Management believes that Saks' current momentum, as reflected by its recent
results of operations and comparable sales performance relative to the industry,
is directly attributable to implementation of its strategies during fiscal 1994,
fiscal 1995 and fiscal 1996. Saks' comparable sales performance* is set forth
below:
 
<TABLE>
<CAPTION>
                                                     FISCAL    FISCAL    FISCAL
                                                      1994      1995      1996
                                                     ------    ------    ------
<S>                                                  <C>       <C>       <C>
First quarter.....................................     4.1%     10.2%     13.3%
Second quarter....................................     5.3      11.3      11.3
Third quarter.....................................     5.9       9.9        --
Fourth quarter....................................     6.6      11.0        --
</TABLE>
 
- ------------
 
* Represents the percentage increase in (i) net sales of stores (excluding major
  store expansions) open in both reporting periods for the portion of such
  periods open and (ii) Folio net sales. In fiscal 1995 and fiscal 1996,
  comparable sales excludes the impact of the 53rd week in fiscal 1995.
 
    Management believes that the ongoing execution and implementation of these
strategies will continue to drive performance. A summary of these strategies is
set forth below.
 
                                       4
<PAGE>
  TOP CUSTOMER FOCUS
 
    Based on extensive market research, Saks has identified certain top
customers who generate a significant share of Saks' sales.
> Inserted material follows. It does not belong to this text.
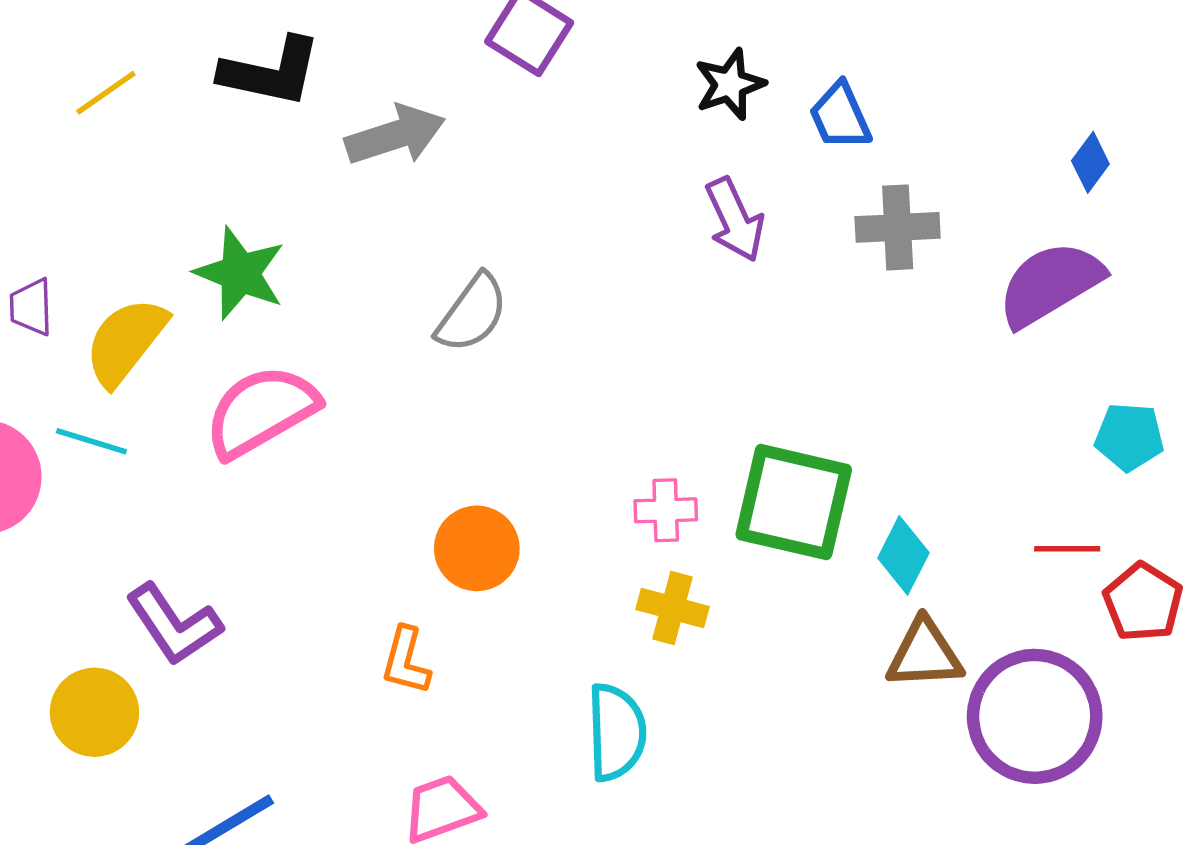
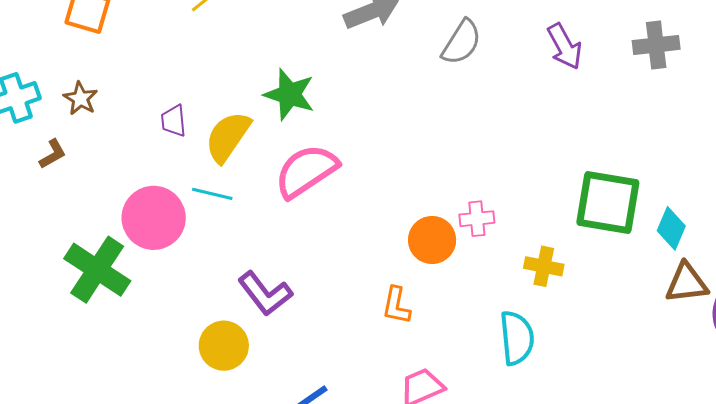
gray semicircle: (472, 313) -> (461, 42), moved
pink cross: (666, 510) -> (477, 219), moved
The large number of
customers who comprise this group change over time and are geographically
dispersed. Management believes that Saks can capture a substantially greater
share of apparel and related expenditures by these customers and has developed
and implemented customer affinity programs designed to capitalize on the
purchasing habits of top customers by increasing the frequency and productivity
of customer contact, increasing cross-selling activities and enhancing customer
loyalty. These programs include proactive customer clienteling programs, the
Saks First Program and the Fifth Avenue Club.
 
  DIFFERENTIATED MERCHANDISE ASSORTMENTS
 
    In 1994, Saks began to specifically target the merchandise categories that,
based on extensive research, were determined to be most important to its top
customers. Saks is developing dominant assortments in these key merchandise
categories by increasing inventory investments, upgrading the quality and
congruency of merchandise assortments and by adding important vendors and
brands. Saks' overall merchandising strategy is to offer congruent and balanced
assortments of differentiated, upscale limited-distribution merchandise.
 
  STORE INTENSIFICATION
 
    Management is improving the productivity of its store portfolio through a
comprehensive and integrated store intensification program. Saks initially
concentrated its efforts and resources on those stores that represented the
highest potential for increased sales and profit margins. Pursuant to this
strategy, from the beginning of fiscal 1993 to the end of fiscal 1995 Saks made
significant investments in 14 high potential stores, including $109 million in
gross capital expenditures, $43 million in increased inventory levels, $21
million in additional annual store payroll costs and $4 million in increased
annual localized marketing spending. As a result, net sales in these stores
increased 29.5% from $698 million in fiscal 1992 to $904 million in fiscal 1995.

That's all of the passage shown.